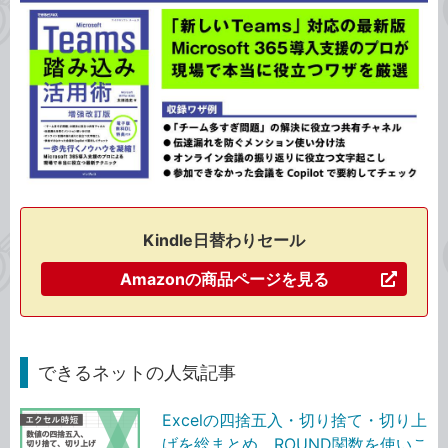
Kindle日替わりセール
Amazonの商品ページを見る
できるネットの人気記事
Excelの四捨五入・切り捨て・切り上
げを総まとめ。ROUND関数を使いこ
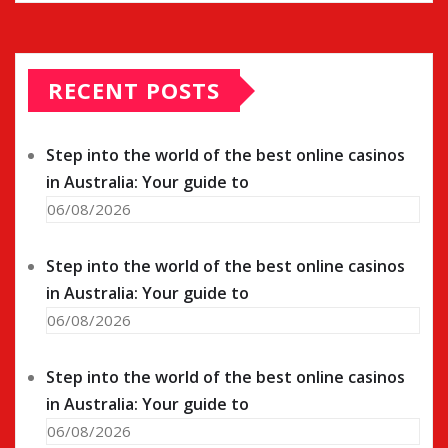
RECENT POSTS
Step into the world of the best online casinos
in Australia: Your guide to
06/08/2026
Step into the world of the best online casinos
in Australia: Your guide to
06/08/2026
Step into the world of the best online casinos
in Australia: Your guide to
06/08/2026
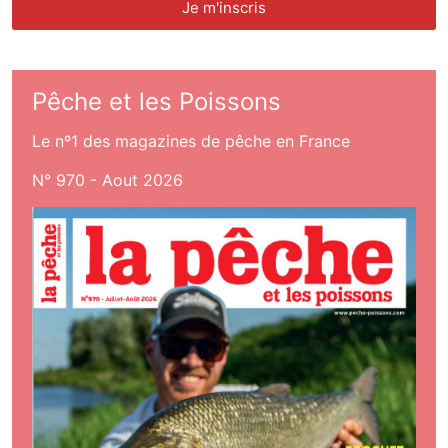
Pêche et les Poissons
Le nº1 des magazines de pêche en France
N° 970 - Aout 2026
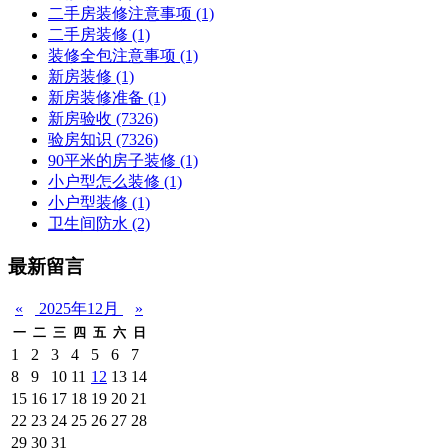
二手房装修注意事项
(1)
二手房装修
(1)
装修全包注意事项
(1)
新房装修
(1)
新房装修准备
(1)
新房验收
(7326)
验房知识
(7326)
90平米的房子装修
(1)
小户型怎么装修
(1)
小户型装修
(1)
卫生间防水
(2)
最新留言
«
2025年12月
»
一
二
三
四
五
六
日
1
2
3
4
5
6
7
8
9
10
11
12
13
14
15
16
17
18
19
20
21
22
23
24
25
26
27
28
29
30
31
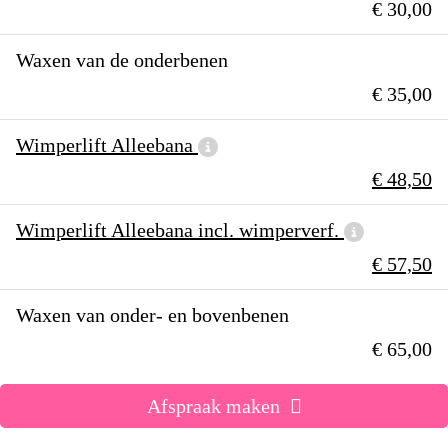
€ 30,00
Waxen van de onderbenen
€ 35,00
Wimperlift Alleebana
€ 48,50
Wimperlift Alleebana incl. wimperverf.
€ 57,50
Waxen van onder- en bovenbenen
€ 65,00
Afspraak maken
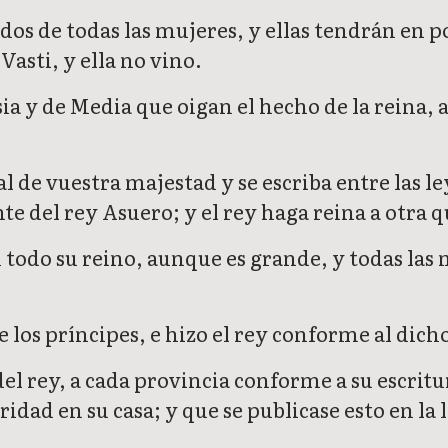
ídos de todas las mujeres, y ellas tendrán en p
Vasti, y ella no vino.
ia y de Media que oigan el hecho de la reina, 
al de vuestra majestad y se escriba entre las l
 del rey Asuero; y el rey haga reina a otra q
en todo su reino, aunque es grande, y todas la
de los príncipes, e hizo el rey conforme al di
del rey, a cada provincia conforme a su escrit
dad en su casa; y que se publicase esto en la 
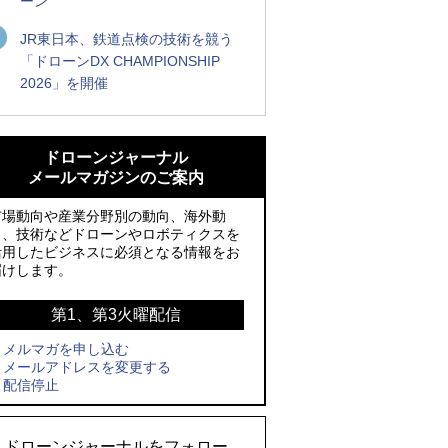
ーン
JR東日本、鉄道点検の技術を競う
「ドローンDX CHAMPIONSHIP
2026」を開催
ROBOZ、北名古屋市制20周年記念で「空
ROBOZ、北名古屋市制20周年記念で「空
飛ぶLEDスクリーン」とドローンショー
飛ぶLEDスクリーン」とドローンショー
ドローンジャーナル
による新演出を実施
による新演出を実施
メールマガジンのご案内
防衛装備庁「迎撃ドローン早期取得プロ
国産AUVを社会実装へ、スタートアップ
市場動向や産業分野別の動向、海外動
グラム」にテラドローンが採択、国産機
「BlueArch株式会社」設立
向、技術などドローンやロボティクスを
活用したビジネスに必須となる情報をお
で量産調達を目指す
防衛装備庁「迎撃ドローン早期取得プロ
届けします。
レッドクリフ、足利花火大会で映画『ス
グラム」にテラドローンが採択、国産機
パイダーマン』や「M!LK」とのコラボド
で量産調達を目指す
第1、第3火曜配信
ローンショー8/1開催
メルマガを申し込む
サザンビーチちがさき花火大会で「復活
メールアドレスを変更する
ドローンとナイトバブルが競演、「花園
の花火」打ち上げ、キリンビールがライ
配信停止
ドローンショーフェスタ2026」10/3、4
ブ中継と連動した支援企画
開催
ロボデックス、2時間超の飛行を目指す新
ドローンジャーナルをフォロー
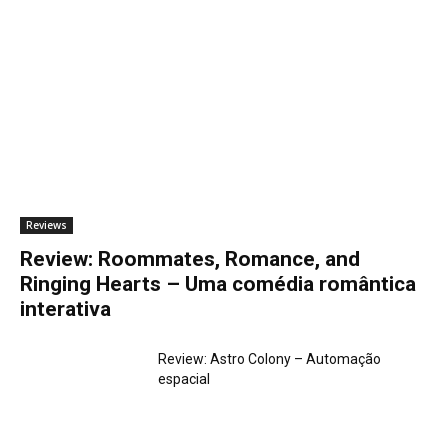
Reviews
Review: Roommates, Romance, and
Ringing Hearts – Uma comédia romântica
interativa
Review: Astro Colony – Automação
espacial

* Work task: With the pictures omitted, restate every entry above word for word.

* Task response:
Kindle日替わりセール
Amazonの商品ページを見る
できるネットの人気記事
Excelの四捨五入・切り捨て・切り上
げを総まとめ。ROUND関数を使いこ
RECENT POSTS
Step into the world of the best online casinos
in Australia: Your guide to
06/08/2026
Step into the world of the best online casinos
in Australia: Your guide to
06/08/2026
Step into the world of the best online casinos
in Australia: Your guide to
06/08/2026
Pêche et les Poissons
Le nº1 des magazines de pêche en France
N° 970 - Aout 2026
二手房装修注意事项
(1)
二手房装修
(1)
装修全包注意事项
(1)
新房装修
(1)
新房装修准备
(1)
新房验收
(7326)
验房知识
(7326)
90平米的房子装修
(1)
小户型怎么装修
(1)
小户型装修
(1)
卫生间防水
(2)
最新留言
«
2025年12月
»
一
二
三
四
五
六
日
1
2
3
4
5
6
7
8
9
10
11
12
13
14
15
16
17
18
19
20
21
22
23
24
25
26
27
28
29
30
31
€ 30,00
Waxen van de onderbenen
€ 35,00
Wimperlift Alleebana
€ 48,50
Wimperlift Alleebana incl. wimperverf.
€ 57,50
Waxen van onder- en bovenbenen
€ 65,00
Afspraak maken
ídos de todas las mujeres, y ellas tendrán en p
Vasti, y ella no vino.
ia y de Media que oigan el hecho de la reina, 
al de vuestra majestad y se escriba entre las l
 del rey Asuero; y el rey haga reina a otra q
en todo su reino, aunque es grande, y todas la
de los príncipes, e hizo el rey conforme al di
del rey, a cada provincia conforme a su escrit
dad en su casa; y que se publicase esto en la 
ーン
JR東日本、鉄道点検の技術を競う
「ドローンDX CHAMPIONSHIP
2026」を開催
ROBOZ、北名古屋市制20周年記念で「空
ROBOZ、北名古屋市制20周年記念で「空
飛ぶLEDスクリーン」とドローンショー
飛ぶLEDスクリーン」とドローンショー
ドローンジャーナル
による新演出を実施
による新演出を実施
メールマガジンのご案内
防衛装備庁「迎撃ドローン早期取得プロ
国産AUVを社会実装へ、スタートアップ
市場動向や産業分野別の動向、海外動
グラム」にテラドローンが採択、国産機
「BlueArch株式会社」設立
向、技術などドローンやロボティクスを
活用したビジネスに必須となる情報をお
で量産調達を目指す
防衛装備庁「迎撃ドローン早期取得プロ
届けします。
レッドクリフ、足利花火大会で映画『ス
グラム」にテラドローンが採択、国産機
パイダーマン』や「M!LK」とのコラボド
で量産調達を目指す
第1、第3火曜配信
ローンショー8/1開催
メルマガを申し込む
サザンビーチちがさき花火大会で「復活
メールアドレスを変更する
ドローンとナイトバブルが競演、「花園
の花火」打ち上げ、キリンビールがライ
配信停止
ドローンショーフェスタ2026」10/3、4
ブ中継と連動した支援企画
開催
ロボデックス、2時間超の飛行を目指す新
ドローンジャーナルをフォロー
Reviews
Review: Roommates, Romance, and
Ringing Hearts – Uma comédia romântica
interativa
Review: Astro Colony – Automação
espacial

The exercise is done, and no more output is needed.